The holes in face masks don’t mean they’re useless

24 November 2021
What was claimed

Face masks are useless at stopping Covid-19 because the gaps in them are larger than a Covid-19 viral particle.

Our verdict

Face masks, especially surgical masks, have been shown to reduce Covid-19 infection.

A post on Instagram claims a Stanford study has shown face masks are ineffective at blocking Covid-19 viral particles.

We have written about the study cited before. The author was not affiliated with Stanford University and the paper was strewn with basic errors, misrepresenting legitimate research on the effect of face masks. 

The study has since been retracted

The post goes on to claim that face masks have gaps measuring 55,000 nanometres across while the Covid-19 virus is just 140 nanometres, suggesting face masks are useless.

The gaps in face masks can be much larger than the size of a viral particle. That doesn’t mean face masks are useless.

For one thing, Covid-19 is often spread by viral particles carried in saliva droplets that are exhaled. These droplets are much larger than a viral particle itself, and so are more likely to be blocked by a face mask.  

Also, as explained in The Conversation by epidemiologists from McMaster University, Leiden University and the Karolinska Institutet in Stockholm, “at this microscopic level, the thread has thickness, or depth, so the gap is more a tunnel than a window. Microfilaments from broken or irregular threads project into the gap.”

In other words, even if there are relatively large gaps in mask fabric, that’s not to say a particle is guaranteed to move unimpeded through that gap. It would need to be travelling at an angle so as to not impact with the material, and avoid any stray threads which go some way to filling in the gaps in the fabric weave.  

There is also evidence that masks do stop the transmission of viral particles. 

A study published last year tested the efficacy of face masks, by measuring the presence of viral particles in exhalations of people wearing surgical face masks compared to those who weren’t.

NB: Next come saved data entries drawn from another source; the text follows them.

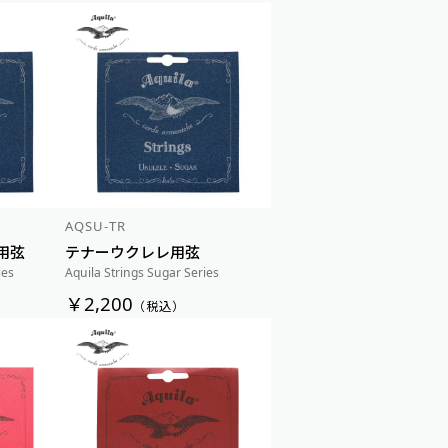
AQSU-TR
用弦
テナーウクレレ用弦
ies
Aquila Strings Sugar Series
￥2,200
（税込）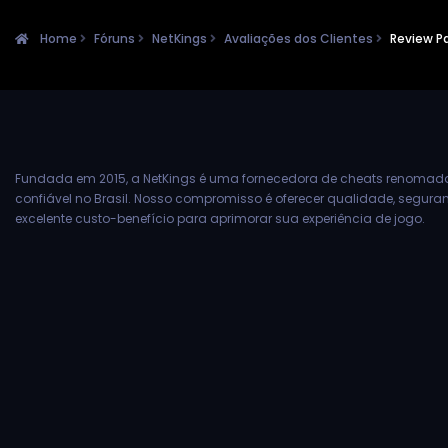
Home
Fóruns
NetKings
Avaliações dos Clientes
Review P
Fundada em 2015, a NetKings é uma fornecedora de cheats renomad
confiável no Brasil. Nosso compromisso é oferecer qualidade, segur
excelente custo-benefício para aprimorar sua experiência de jogo.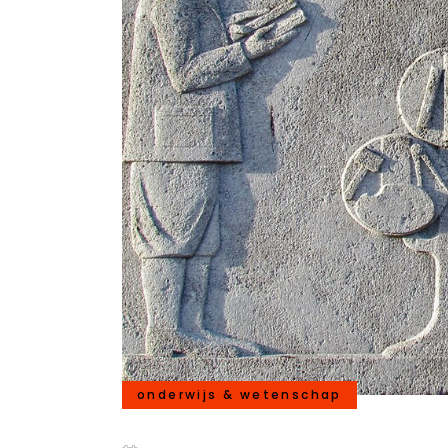
onderwijs & wetenschap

It found “surgical face masks significantly reduced detection of influenza virus RNA in respiratory droplets and coronavirus RNA in aerosols, with a trend toward reduced detection of coronavirus RNA in respiratory droplets.”

A recent trial in Bangladesh found that people issued with surgical masks were 11% less likely to be infected with Covid-19. The results suggested cloth masks also reduce risk but the results were not statistically significant. 

The World Health Organisation describes face masks as “a key measure to suppress transmission and save lives”.